━━━ Data to process
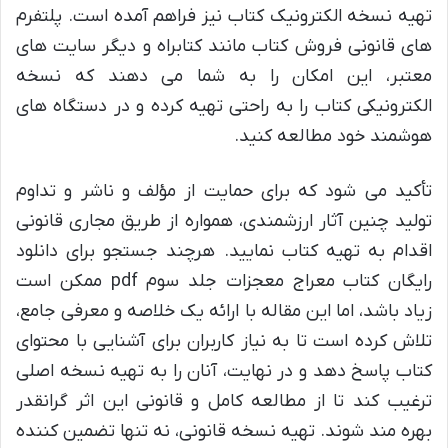
تهیه نسخه الکترونیک کتاب نیز فراهم آمده است. پلتفرم
های قانونی فروش کتاب مانند کتابراه و دیگر سایت های
معتبر، این امکان را به شما می دهند که نسخه
الکترونیکی کتاب را به راحتی تهیه کرده و در دستگاه های
هوشمند خود مطالعه کنید.
تأکید می شود که برای حمایت از مؤلف و ناشر و تداوم
تولید چنین آثار ارزشمندی، همواره از طریق مجاری قانونی
اقدام به تهیه کتاب نمایید. هرچند جستجو برای دانلود
رایگان کتاب معراج معجزات جلد سوم pdf ممکن است
زیاد باشد، اما این مقاله با ارائه یک خلاصه و معرفی جامع،
تلاش کرده است تا به نیاز کاربران برای آشنایی با محتوای
کتاب پاسخ دهد و در نهایت، آنان را به تهیه نسخه اصلی
ترغیب کند تا از مطالعه کامل و قانونی این اثر گرانقدر
بهره مند شوند. تهیه نسخه قانونی، نه تنها تضمین کننده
━━━━━━
■ Task requirements ■
Search the records above for the string "تهیه" and copy each line that holds it.

■ Result ■
تهیه نسخه الکترونیک کتاب نیز فراهم آمده است. پلتفرم
الکترونیکی کتاب را به راحتی تهیه کرده و در دستگاه های
اقدام به تهیه کتاب نمایید. هرچند جستجو برای دانلود
کتاب پاسخ دهد و در نهایت، آنان را به تهیه نسخه اصلی
بهره مند شوند. تهیه نسخه قانونی، نه تنها تضمین کننده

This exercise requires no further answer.